Ten years ago a “rough night” would have started with a group of great friends and a tasty mixed drink. There would have been a dance club, loud music, lots of laughing and hot guys everywhere avoiding me like the plague. A “rough night” would have ended with me waking up with a headache from hell at a random friends house, most of the time it was someone I knew, and usually I had my own pants on.
These days a “rough night” has taken on a whole new meaning. It starts with my husband heading off to work, leaving me to fend for myself with these three kids. They’re SO needy. “Feed me”, “Change my diaper”, “Pay the water bill so I can thrive”, Whatever…
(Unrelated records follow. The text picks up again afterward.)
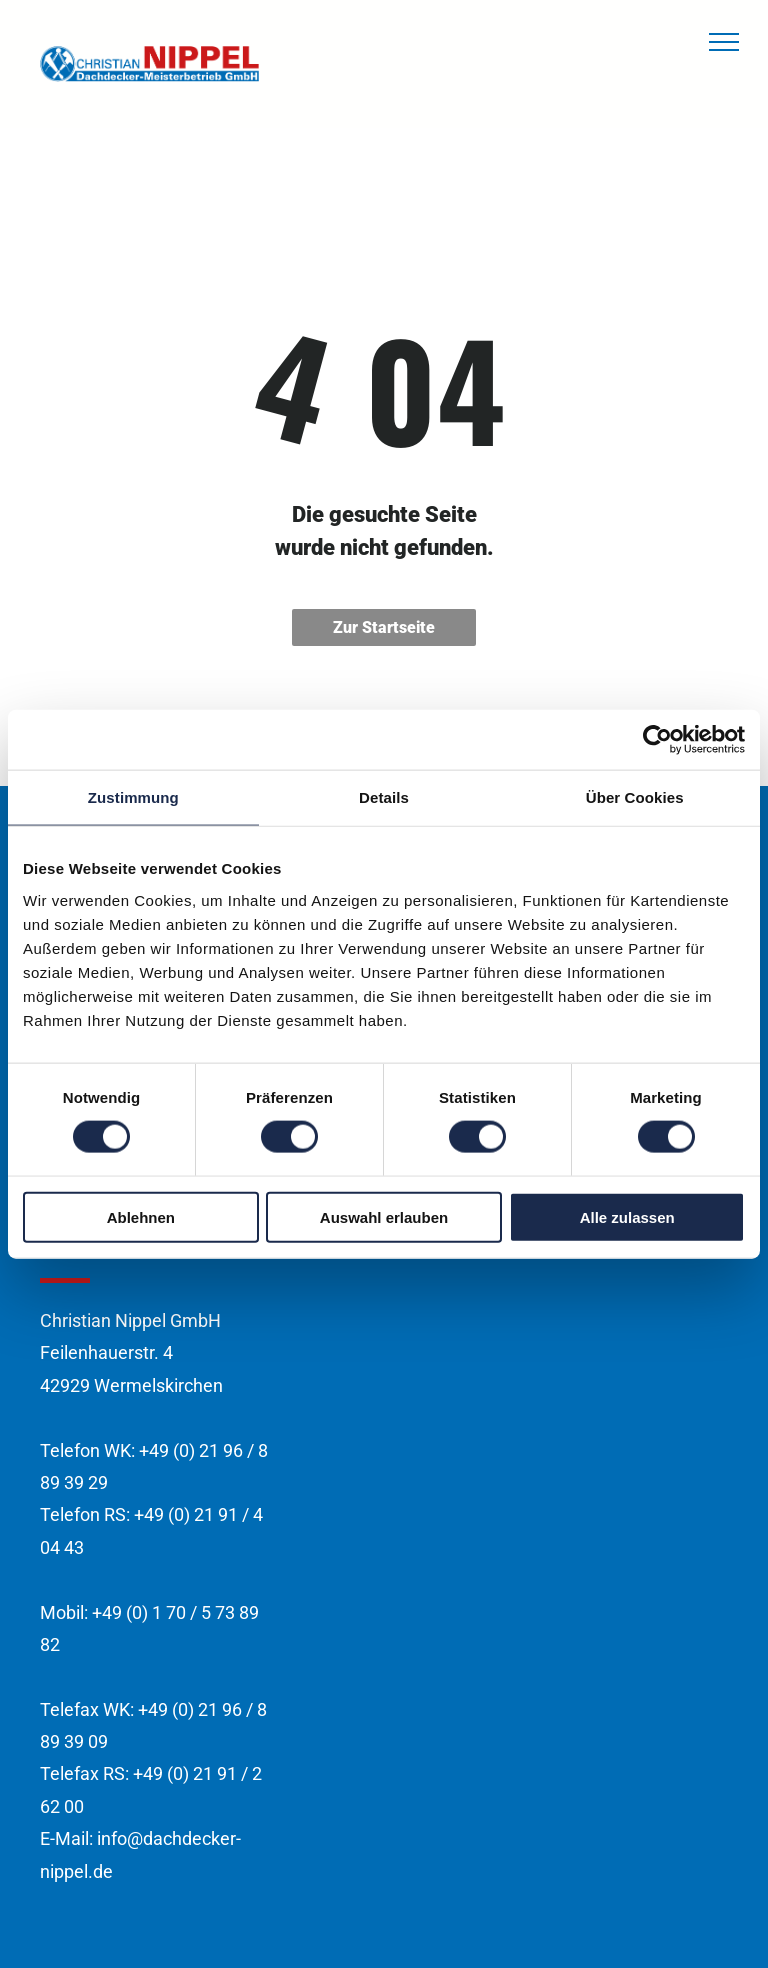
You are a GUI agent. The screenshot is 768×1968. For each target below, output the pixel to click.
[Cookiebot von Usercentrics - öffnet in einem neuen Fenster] (657, 740)
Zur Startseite (384, 627)
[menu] (724, 42)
Around three in the A.M. my littlest one wakes up screaming. He usually sleeps through the night but likes to keep me on my toes by spontaneously waking me up using what I call the “Pig Slaughter Scream”. I’m not quite sure if I need to get him a bottle, or an exorcist. I run to the kitchen to pour him a bottle. If this doesn’t work I’ll have to contact a priest.
After getting his bottle I lift him out of his crib and get a nice cold wet spot on my hip. Nothing like being soaked in someone else’s pee in the middle of the night. (Although this does take me back to one “rough night” I had ten years ago.) So I change him, and his bedding and settle in to cuddle as he finishes his bottle. Then he rolls onto my chest looks me right in the eye, and as I was thinking about what a beautiful angel he was, he lets out a foul burp right into my face. Okay, bedtime kiddo.
Baby said “No”.
This begins the power struggle. I refuse to take him out of his crib just because he’s throwing a tantrum. He refuses to stop throwing a tantrum just because I won’t take him out of his crib. After several minutes of high-pitched howling, my middle girl comes into my room. She started off yelling at me to “make it stop” and then she had the nerve to ask me why I was sitting in the corner hugging my knees and rocking back and forth.
I tuck my girl back into bed and kiss her on the forehead. High fever alert! I think she was just doing it for attention. I got her some fever reducer and went to check on the baby. He wasn’t crying anymore, just babbling in his bed, so I laid down to try to go back to sleep. I can hear him talking, repeating a phrase that sounded something like “Momma Lose”. I told him to “shhh” and miraculously he did. For like ten seconds. Then he began practicing his new “burping on demand” trick.
We never did get back to sleep. Clearly the “rough nights” I had ten years ago were so much more fun. But I can barely remember them now. These “rough nights” with my kids…now these I’ll always remember. I have to, in order to punish the kids accordingly when they get older.